— Problem —
Copy every line of the data that includes the string "como".
-------- Entries shown
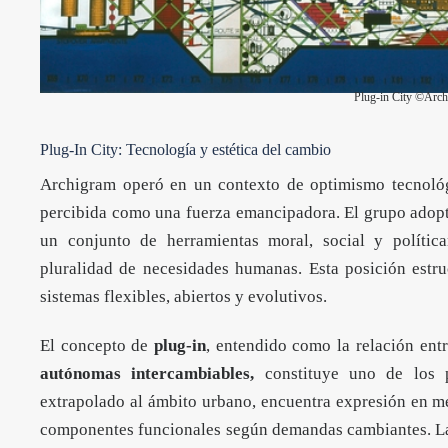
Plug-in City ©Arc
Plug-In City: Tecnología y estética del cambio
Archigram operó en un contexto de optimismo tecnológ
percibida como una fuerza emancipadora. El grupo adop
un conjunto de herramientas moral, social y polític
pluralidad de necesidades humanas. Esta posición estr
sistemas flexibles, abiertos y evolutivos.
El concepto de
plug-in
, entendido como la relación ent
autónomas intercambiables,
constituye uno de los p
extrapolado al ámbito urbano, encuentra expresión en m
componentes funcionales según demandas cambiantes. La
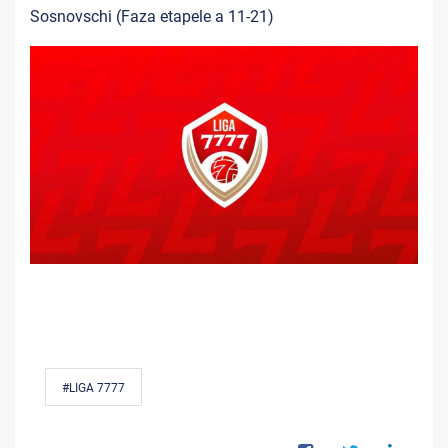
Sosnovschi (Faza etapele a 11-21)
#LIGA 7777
----------------
-------- Entries shown
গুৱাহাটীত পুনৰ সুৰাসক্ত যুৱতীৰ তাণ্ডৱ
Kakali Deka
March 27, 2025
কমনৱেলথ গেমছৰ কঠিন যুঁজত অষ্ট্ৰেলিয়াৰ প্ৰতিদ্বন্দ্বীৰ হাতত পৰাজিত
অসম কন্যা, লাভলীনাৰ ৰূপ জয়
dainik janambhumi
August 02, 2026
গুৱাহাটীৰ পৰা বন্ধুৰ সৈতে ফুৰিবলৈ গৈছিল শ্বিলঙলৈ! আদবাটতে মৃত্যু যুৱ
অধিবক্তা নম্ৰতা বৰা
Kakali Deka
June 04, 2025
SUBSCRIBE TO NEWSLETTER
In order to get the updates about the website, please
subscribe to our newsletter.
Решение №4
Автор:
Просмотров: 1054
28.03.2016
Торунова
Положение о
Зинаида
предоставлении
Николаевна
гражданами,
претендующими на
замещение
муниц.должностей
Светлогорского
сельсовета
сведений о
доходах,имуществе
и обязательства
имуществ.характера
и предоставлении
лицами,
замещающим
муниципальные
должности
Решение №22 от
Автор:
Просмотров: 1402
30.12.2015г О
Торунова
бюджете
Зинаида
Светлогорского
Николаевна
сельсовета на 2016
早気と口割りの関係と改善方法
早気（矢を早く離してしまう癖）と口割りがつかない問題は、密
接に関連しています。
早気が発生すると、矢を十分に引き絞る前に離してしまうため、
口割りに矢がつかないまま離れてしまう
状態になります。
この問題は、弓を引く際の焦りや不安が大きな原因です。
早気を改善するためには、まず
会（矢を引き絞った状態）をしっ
----------------
— Solution to this exercise —
percibida como una fuerza emancipadora. El grupo adop
, entendido como la relación ent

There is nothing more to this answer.